310 — Plan Review¶
Verified plans against actual code in backend/app/models/data_ingestion.py, backend/app/repositories/data_ingestion.py, backend/app/tasks/*, backend/app/api/v1/data_sync.py, backend/app/models/factor.py.
Three showstoppers, several real-but-smaller issues, and one strategic question.
Showstoppers — need answers before any code is written¶
1. BackgroundTasks chaining is fragile, not "needs threading through"¶
Plans B (_enqueue_stale_recalculations), C (DAG chaining via next_job), and D (chained ingest → recalc → aggregation) all assume that calling background_tasks.add_task(...) from inside a running background task schedules the next task. This is implementation-defined Starlette behavior, not a documented API: BackgroundTasks runs queued tasks sequentially after the response; adding to the list during iteration may or may not be picked up depending on internal iteration mechanics, and the BackgroundTasks instance is per-request and goes out of scope after its loop ends.

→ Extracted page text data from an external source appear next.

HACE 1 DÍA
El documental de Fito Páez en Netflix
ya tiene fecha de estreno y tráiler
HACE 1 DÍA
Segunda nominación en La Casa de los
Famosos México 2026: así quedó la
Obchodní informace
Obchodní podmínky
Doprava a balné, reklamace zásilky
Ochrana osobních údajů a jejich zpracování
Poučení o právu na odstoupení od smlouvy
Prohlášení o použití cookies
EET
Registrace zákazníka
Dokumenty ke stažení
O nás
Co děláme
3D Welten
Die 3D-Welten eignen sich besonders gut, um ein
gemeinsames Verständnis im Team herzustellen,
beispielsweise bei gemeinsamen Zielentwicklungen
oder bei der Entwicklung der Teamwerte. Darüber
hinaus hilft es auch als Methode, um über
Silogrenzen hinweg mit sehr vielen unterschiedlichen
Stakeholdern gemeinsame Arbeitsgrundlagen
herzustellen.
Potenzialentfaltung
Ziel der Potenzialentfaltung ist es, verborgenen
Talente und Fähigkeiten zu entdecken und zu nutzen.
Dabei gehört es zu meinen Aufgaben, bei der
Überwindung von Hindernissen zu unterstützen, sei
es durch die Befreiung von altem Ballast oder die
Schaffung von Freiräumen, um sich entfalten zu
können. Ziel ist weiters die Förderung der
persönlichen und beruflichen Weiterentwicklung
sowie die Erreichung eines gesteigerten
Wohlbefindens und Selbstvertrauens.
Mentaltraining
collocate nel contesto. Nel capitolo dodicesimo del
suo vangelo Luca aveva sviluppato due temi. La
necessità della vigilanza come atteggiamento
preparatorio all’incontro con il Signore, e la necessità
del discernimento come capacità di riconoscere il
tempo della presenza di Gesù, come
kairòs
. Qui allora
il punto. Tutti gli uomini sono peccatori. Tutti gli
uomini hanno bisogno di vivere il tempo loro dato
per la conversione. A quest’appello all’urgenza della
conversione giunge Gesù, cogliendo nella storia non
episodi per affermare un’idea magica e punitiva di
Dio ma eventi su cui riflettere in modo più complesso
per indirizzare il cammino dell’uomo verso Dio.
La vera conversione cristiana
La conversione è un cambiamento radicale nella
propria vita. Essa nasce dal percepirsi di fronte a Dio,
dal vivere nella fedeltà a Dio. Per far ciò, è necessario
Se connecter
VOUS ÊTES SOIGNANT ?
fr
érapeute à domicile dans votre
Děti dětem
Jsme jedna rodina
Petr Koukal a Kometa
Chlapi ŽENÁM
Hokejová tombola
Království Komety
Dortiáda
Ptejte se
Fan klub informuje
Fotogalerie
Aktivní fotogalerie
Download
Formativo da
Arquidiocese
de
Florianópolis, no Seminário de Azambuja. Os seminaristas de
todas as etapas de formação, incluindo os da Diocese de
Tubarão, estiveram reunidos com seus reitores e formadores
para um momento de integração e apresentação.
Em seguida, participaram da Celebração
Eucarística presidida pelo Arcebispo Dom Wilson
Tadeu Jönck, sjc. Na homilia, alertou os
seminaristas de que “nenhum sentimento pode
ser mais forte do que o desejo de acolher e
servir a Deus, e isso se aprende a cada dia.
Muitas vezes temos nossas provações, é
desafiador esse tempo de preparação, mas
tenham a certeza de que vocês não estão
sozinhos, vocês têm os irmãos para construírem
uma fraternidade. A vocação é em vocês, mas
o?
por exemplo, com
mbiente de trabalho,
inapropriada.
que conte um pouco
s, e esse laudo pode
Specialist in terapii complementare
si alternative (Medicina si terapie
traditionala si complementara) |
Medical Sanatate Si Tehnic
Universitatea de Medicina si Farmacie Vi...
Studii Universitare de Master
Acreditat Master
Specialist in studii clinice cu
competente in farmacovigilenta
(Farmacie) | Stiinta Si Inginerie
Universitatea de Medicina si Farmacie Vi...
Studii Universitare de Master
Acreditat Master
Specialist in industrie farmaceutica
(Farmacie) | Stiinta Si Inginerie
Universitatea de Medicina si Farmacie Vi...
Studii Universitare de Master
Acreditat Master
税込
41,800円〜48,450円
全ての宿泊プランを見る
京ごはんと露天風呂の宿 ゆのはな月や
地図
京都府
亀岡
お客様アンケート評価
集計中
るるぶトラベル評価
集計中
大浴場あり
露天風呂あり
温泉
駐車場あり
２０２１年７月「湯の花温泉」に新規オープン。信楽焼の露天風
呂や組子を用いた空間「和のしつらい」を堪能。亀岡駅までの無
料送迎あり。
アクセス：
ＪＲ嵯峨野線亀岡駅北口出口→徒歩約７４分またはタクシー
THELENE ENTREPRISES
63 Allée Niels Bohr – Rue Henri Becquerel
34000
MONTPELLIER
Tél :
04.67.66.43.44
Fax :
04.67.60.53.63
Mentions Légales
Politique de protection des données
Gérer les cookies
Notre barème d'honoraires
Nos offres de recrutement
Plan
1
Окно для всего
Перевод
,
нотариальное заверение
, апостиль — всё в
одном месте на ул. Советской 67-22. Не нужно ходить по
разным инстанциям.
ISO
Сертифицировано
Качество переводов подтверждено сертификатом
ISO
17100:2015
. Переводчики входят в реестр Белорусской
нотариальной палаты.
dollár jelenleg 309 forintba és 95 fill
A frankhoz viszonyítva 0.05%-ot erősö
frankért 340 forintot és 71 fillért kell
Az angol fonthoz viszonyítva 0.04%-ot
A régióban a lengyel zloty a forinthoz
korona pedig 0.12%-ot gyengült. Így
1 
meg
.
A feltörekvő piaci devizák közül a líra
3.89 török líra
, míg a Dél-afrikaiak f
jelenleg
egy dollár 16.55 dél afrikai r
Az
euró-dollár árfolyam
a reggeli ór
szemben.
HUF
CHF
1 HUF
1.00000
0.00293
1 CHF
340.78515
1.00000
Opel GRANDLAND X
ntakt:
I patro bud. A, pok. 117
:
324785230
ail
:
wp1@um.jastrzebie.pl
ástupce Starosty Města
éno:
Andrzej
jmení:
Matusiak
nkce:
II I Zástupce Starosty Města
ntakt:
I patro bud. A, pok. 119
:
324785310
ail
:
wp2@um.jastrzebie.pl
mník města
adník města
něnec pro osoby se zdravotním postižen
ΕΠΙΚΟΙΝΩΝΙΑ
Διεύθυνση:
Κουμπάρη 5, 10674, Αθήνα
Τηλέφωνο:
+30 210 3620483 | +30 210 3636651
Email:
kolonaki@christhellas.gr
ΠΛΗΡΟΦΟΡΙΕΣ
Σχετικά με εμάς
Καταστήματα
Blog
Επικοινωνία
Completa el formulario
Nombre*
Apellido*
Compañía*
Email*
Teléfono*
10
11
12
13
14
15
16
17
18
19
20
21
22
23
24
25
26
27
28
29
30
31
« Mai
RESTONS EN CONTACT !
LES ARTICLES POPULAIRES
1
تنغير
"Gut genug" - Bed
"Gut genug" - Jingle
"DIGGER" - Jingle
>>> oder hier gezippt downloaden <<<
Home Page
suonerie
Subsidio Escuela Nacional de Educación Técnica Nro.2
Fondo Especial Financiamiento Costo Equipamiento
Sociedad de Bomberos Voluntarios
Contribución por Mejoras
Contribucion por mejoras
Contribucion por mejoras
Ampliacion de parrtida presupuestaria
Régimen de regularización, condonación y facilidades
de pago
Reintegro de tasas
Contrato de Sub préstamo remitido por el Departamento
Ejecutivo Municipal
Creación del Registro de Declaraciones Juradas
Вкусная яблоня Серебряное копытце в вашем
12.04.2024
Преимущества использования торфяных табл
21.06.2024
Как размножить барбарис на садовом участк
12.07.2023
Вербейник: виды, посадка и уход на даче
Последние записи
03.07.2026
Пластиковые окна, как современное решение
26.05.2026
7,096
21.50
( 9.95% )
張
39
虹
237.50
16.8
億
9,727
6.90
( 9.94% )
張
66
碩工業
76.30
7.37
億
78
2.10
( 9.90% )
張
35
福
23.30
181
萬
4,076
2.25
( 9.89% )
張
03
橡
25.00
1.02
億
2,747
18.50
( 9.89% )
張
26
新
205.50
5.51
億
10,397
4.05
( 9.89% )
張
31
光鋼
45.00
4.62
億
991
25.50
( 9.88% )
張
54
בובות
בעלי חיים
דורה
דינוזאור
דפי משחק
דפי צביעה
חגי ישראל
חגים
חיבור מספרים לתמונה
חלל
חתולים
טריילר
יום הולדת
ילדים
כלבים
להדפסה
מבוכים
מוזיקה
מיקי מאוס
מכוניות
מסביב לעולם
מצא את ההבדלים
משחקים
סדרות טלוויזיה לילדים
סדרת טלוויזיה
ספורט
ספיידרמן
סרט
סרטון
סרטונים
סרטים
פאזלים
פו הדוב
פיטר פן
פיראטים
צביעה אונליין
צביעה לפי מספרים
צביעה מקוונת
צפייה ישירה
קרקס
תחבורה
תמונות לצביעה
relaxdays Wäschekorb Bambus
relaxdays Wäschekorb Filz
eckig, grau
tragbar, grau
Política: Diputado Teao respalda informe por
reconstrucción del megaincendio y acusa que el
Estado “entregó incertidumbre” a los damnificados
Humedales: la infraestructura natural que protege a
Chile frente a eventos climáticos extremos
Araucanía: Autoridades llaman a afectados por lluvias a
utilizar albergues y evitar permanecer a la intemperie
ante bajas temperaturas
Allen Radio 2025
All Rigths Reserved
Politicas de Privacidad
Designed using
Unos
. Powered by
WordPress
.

This is the foundational decision for everything downstream. Pick one before writing more plan content on top:
- (a)
asyncio.create_task(run_recalculation_task(...))from within the running task — tied to the same event loop, no Starlette involvement, but the pod can't crash mid-chain - (b) Drop in-task chaining entirely; let the next job sit in
state=NOT_STARTEDand add a tiny poller (cron-like loop, separate thread, or/sync/jobs/run-pendingendpoint) that picks them up - (c) Add a real worker process that polls
SELECT … FOR UPDATE SKIP LOCKED
Option (b) is the cleanest with what we have. Option (a) is what we implicitly relied on already (existing run_module_recalculation_task doesn't chain anywhere). Option (c) is what the reflexion doc actually advocated.
2. is_current concurrency hole is bigger than Plan A claims to fix¶
Today's flow:
POST /recalculate-emissions/... → create job (state=NOT_STARTED, is_current=False)
→ commit
→ background_tasks.add_task(...)
[later, in BG task] → update_ingestion_job(state=RUNNING)
→ mark_job_as_current(job) ← is_current=True only here
Two operators clicking the same button simultaneously create two NOT_STARTED, is_current=False rows. The partial unique index ix_data_ingestion_jobs_is_current_unique (only enforces uniqueness WHERE is_current=true) does not trip because neither row is current yet. Both BG tasks then run; first one to call mark_job_as_current "wins" — but the loser keeps running too.
Plan A's claim_job only sets state=RUNNING. It does not set is_current=True. The race window between job creation and claim stays wide open. Two pods can both successfully claim_job against two different job_id values for the same (module, det, year) and both proceed.
Fix: claim_job must atomically set both state=RUNNING AND is_current=TRUE, and integrate the unset-previous-current logic from mark_job_as_current. The unique index then trips on the second claimer's UPDATE, and only one survives. Plan A as written needs revision.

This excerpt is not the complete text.